Intuition 1: "The Lasagne Intuition". This space is, essentially, infinitely many sheets of $\mathbb{R}\setminus\{0\}$ stacked on top of each other and so it is the union of infinite not-path connected spaces, and so is not path connected.

Intuition 2: "The Partition Intuition". This space is bisected by a plane, creating two discrete infinite spaces and a path can't go from one partition to the other without "crossing" the plane.

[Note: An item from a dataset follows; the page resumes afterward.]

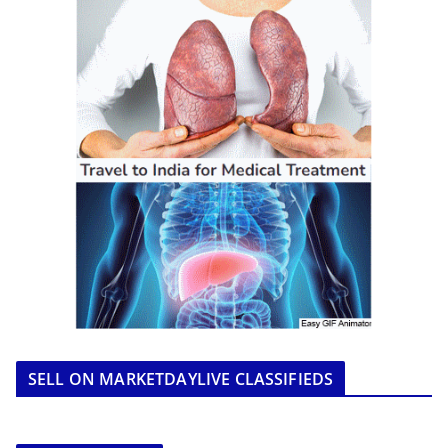
SELL ON MARKETDAYLIVE CLASSIFIEDS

These are the 2 reasons I came up with while speaking with peers, but I'm getting nowhere with formalising either as I don't know if either leads me to a rigorous solution. Any input will be helpful.

Answer 1

Let $Y=\Bbb R^3\setminus\{\langle 0,y,z\rangle:y,z\in\Bbb R\}$. Let $U=\{\langle x,y,z\rangle\in\Bbb R^3:x>0\}$ and $V=\{\langle x,y,z\rangle\in\Bbb R^3:x<0\}$; then $U$ and $V$ are disjoint open subsets of $Y$ whose union is $Y$, so $Y$ is not connected and therefore cannot be path connected, since every path connected space is connected.

Answer 2

Suppose that there is a path $\gamma\colon[0,1]\longrightarrow\Bbb R^3\setminus\{(0,y,z)\mid y,z\in\Bbb R\}$ such that $\gamma(0)=(-1,0,0)$ and that $\gamma(1)=(1,0,0)$. Let $\pi\colon\Bbb R^3\longrightarrow\Bbb R$ be the map defined by $\pi(x,y,z)=x$. Then $\pi$ is continuous, and therefore $\pi\circ\gamma$ is continuous too. But $(\pi\circ\gamma)(0)=-1$ and $(\pi\circ\gamma)(1)=1$; so, by the intermediate value theorem, there is a $t\in[0,1]$ such that $(\pi\circ\gamma)(t)=0$. But this means that $\gamma(t)\in\{(0,y,z)\mid y,z\in\Bbb R\}$, which is impossible.